The response should consist of the records that follow, printed exactly.

Information given section start

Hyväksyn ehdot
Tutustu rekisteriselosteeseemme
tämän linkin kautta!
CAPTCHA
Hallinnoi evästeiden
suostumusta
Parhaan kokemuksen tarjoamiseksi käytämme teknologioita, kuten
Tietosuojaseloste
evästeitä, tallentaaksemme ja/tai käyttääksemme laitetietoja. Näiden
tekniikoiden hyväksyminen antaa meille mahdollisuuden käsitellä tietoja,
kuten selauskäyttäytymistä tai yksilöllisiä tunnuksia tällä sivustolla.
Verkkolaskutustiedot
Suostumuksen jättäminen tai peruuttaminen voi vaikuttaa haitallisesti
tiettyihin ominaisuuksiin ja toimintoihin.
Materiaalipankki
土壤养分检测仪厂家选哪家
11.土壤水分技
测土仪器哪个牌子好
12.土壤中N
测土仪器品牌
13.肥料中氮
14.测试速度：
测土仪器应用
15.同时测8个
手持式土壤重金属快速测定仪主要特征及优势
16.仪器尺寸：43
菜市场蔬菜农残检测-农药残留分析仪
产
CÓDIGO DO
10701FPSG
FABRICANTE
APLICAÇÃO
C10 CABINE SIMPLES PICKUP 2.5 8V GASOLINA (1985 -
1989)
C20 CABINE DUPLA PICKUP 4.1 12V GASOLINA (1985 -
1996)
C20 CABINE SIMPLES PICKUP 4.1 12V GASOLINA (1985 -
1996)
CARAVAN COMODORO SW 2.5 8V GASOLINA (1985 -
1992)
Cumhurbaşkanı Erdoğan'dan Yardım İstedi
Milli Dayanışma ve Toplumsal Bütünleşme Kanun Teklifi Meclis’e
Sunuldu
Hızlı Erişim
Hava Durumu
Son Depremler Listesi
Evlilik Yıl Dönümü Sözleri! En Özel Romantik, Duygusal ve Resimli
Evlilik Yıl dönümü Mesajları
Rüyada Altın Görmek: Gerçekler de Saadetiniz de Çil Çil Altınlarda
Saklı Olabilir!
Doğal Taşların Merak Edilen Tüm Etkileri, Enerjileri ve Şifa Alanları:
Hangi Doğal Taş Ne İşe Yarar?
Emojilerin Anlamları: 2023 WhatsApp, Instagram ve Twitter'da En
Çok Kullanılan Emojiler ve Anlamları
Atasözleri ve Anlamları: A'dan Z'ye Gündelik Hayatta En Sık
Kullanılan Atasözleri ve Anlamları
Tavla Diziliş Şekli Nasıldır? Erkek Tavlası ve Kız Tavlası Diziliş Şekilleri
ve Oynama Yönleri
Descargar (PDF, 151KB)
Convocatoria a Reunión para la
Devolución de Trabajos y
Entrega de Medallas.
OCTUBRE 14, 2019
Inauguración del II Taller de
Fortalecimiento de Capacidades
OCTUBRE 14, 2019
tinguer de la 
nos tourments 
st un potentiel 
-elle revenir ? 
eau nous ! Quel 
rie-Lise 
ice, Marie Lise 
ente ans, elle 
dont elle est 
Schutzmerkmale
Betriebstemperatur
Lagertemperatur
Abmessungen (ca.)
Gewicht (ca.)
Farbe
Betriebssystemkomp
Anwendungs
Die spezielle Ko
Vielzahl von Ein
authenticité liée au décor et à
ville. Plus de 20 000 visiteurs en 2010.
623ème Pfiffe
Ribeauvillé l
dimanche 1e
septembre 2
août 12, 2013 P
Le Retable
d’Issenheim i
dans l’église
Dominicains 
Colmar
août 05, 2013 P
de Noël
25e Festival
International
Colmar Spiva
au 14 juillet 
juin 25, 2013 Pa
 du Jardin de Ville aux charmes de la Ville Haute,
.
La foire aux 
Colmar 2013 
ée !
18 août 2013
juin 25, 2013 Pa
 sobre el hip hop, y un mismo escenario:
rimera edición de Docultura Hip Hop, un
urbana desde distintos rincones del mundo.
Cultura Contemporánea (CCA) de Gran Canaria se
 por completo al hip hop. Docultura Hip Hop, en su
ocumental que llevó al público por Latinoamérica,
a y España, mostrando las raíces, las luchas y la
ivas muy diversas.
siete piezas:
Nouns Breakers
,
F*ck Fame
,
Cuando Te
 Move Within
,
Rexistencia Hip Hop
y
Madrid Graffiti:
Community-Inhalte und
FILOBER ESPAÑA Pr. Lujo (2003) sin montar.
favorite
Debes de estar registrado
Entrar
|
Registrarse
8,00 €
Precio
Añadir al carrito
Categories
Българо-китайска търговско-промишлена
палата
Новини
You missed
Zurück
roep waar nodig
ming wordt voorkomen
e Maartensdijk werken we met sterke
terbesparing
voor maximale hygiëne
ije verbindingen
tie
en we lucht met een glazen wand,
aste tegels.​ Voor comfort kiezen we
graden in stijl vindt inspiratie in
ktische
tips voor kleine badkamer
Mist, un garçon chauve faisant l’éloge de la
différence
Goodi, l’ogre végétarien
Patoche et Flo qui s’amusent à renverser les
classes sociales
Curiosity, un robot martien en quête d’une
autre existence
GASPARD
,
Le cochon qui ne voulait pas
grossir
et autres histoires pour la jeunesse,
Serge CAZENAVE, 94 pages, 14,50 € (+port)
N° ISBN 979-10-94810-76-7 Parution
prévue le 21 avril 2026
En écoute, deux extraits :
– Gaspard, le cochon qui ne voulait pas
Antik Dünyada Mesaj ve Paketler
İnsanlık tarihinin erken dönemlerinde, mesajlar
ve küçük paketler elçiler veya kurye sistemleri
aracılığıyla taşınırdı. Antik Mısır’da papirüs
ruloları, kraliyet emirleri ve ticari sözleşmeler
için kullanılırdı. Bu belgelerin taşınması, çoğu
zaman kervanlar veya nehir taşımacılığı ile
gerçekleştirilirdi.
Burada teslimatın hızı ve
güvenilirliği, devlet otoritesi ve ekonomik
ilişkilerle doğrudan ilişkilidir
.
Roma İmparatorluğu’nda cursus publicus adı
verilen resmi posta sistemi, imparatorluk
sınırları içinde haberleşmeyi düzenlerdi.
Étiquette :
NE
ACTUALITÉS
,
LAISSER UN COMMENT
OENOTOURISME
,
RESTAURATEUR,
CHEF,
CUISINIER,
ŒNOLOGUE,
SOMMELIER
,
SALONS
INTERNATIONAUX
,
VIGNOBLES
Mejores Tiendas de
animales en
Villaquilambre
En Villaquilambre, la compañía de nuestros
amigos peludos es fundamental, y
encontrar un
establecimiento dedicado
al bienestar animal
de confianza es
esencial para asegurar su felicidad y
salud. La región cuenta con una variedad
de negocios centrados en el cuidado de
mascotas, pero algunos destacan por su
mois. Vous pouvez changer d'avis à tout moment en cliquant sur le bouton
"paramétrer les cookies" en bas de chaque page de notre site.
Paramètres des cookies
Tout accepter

Information given section end

Exercise response
Hyväksyn ehdot
Tutustu rekisteriselosteeseemme
tämän linkin kautta!
CAPTCHA
Hallinnoi evästeiden
suostumusta
Parhaan kokemuksen tarjoamiseksi käytämme teknologioita, kuten
Tietosuojaseloste
evästeitä, tallentaaksemme ja/tai käyttääksemme laitetietoja. Näiden
tekniikoiden hyväksyminen antaa meille mahdollisuuden käsitellä tietoja,
kuten selauskäyttäytymistä tai yksilöllisiä tunnuksia tällä sivustolla.
Verkkolaskutustiedot
Suostumuksen jättäminen tai peruuttaminen voi vaikuttaa haitallisesti
tiettyihin ominaisuuksiin ja toimintoihin.
Materiaalipankki
土壤养分检测仪厂家选哪家
11.土壤水分技
测土仪器哪个牌子好
12.土壤中N
测土仪器品牌
13.肥料中氮
14.测试速度：
测土仪器应用
15.同时测8个
手持式土壤重金属快速测定仪主要特征及优势
16.仪器尺寸：43
菜市场蔬菜农残检测-农药残留分析仪
产
CÓDIGO DO
10701FPSG
FABRICANTE
APLICAÇÃO
C10 CABINE SIMPLES PICKUP 2.5 8V GASOLINA (1985 -
1989)
C20 CABINE DUPLA PICKUP 4.1 12V GASOLINA (1985 -
1996)
C20 CABINE SIMPLES PICKUP 4.1 12V GASOLINA (1985 -
1996)
CARAVAN COMODORO SW 2.5 8V GASOLINA (1985 -
1992)
Cumhurbaşkanı Erdoğan'dan Yardım İstedi
Milli Dayanışma ve Toplumsal Bütünleşme Kanun Teklifi Meclis’e
Sunuldu
Hızlı Erişim
Hava Durumu
Son Depremler Listesi
Evlilik Yıl Dönümü Sözleri! En Özel Romantik, Duygusal ve Resimli
Evlilik Yıl dönümü Mesajları
Rüyada Altın Görmek: Gerçekler de Saadetiniz de Çil Çil Altınlarda
Saklı Olabilir!
Doğal Taşların Merak Edilen Tüm Etkileri, Enerjileri ve Şifa Alanları:
Hangi Doğal Taş Ne İşe Yarar?
Emojilerin Anlamları: 2023 WhatsApp, Instagram ve Twitter'da En
Çok Kullanılan Emojiler ve Anlamları
Atasözleri ve Anlamları: A'dan Z'ye Gündelik Hayatta En Sık
Kullanılan Atasözleri ve Anlamları
Tavla Diziliş Şekli Nasıldır? Erkek Tavlası ve Kız Tavlası Diziliş Şekilleri
ve Oynama Yönleri
Descargar (PDF, 151KB)
Convocatoria a Reunión para la
Devolución de Trabajos y
Entrega de Medallas.
OCTUBRE 14, 2019
Inauguración del II Taller de
Fortalecimiento de Capacidades
OCTUBRE 14, 2019
tinguer de la 
nos tourments 
st un potentiel 
-elle revenir ? 
eau nous ! Quel 
rie-Lise 
ice, Marie Lise 
ente ans, elle 
dont elle est 
Schutzmerkmale
Betriebstemperatur
Lagertemperatur
Abmessungen (ca.)
Gewicht (ca.)
Farbe
Betriebssystemkomp
Anwendungs
Die spezielle Ko
Vielzahl von Ein
authenticité liée au décor et à
ville. Plus de 20 000 visiteurs en 2010.
623ème Pfiffe
Ribeauvillé l
dimanche 1e
septembre 2
août 12, 2013 P
Le Retable
d’Issenheim i
dans l’église
Dominicains 
Colmar
août 05, 2013 P
de Noël
25e Festival
International
Colmar Spiva
au 14 juillet 
juin 25, 2013 Pa
 du Jardin de Ville aux charmes de la Ville Haute,
.
La foire aux 
Colmar 2013 
ée !
18 août 2013
juin 25, 2013 Pa
 sobre el hip hop, y un mismo escenario:
rimera edición de Docultura Hip Hop, un
urbana desde distintos rincones del mundo.
Cultura Contemporánea (CCA) de Gran Canaria se
 por completo al hip hop. Docultura Hip Hop, en su
ocumental que llevó al público por Latinoamérica,
a y España, mostrando las raíces, las luchas y la
ivas muy diversas.
siete piezas:
Nouns Breakers
,
F*ck Fame
,
Cuando Te
 Move Within
,
Rexistencia Hip Hop
y
Madrid Graffiti:
Community-Inhalte und
FILOBER ESPAÑA Pr. Lujo (2003) sin montar.
favorite
Debes de estar registrado
Entrar
|
Registrarse
8,00 €
Precio
Añadir al carrito
Categories
Българо-китайска търговско-промишлена
палата
Новини
You missed
Zurück
roep waar nodig
ming wordt voorkomen
e Maartensdijk werken we met sterke
terbesparing
voor maximale hygiëne
ije verbindingen
tie
en we lucht met een glazen wand,
aste tegels.​ Voor comfort kiezen we
graden in stijl vindt inspiratie in
ktische
tips voor kleine badkamer
Mist, un garçon chauve faisant l’éloge de la
différence
Goodi, l’ogre végétarien
Patoche et Flo qui s’amusent à renverser les
classes sociales
Curiosity, un robot martien en quête d’une
autre existence
GASPARD
,
Le cochon qui ne voulait pas
grossir
et autres histoires pour la jeunesse,
Serge CAZENAVE, 94 pages, 14,50 € (+port)
N° ISBN 979-10-94810-76-7 Parution
prévue le 21 avril 2026
En écoute, deux extraits :
– Gaspard, le cochon qui ne voulait pas
Antik Dünyada Mesaj ve Paketler
İnsanlık tarihinin erken dönemlerinde, mesajlar
ve küçük paketler elçiler veya kurye sistemleri
aracılığıyla taşınırdı. Antik Mısır’da papirüs
ruloları, kraliyet emirleri ve ticari sözleşmeler
için kullanılırdı. Bu belgelerin taşınması, çoğu
zaman kervanlar veya nehir taşımacılığı ile
gerçekleştirilirdi.
Burada teslimatın hızı ve
güvenilirliği, devlet otoritesi ve ekonomik
ilişkilerle doğrudan ilişkilidir
.
Roma İmparatorluğu’nda cursus publicus adı
verilen resmi posta sistemi, imparatorluk
sınırları içinde haberleşmeyi düzenlerdi.
Étiquette :
NE
ACTUALITÉS
,
LAISSER UN COMMENT
OENOTOURISME
,
RESTAURATEUR,
CHEF,
CUISINIER,
ŒNOLOGUE,
SOMMELIER
,
SALONS
INTERNATIONAUX
,
VIGNOBLES
Mejores Tiendas de
animales en
Villaquilambre
En Villaquilambre, la compañía de nuestros
amigos peludos es fundamental, y
encontrar un
establecimiento dedicado
al bienestar animal
de confianza es
esencial para asegurar su felicidad y
salud. La región cuenta con una variedad
de negocios centrados en el cuidado de
mascotas, pero algunos destacan por su
mois. Vous pouvez changer d'avis à tout moment en cliquant sur le bouton
"paramétrer les cookies" en bas de chaque page de notre site.
Paramètres des cookies
Tout accepter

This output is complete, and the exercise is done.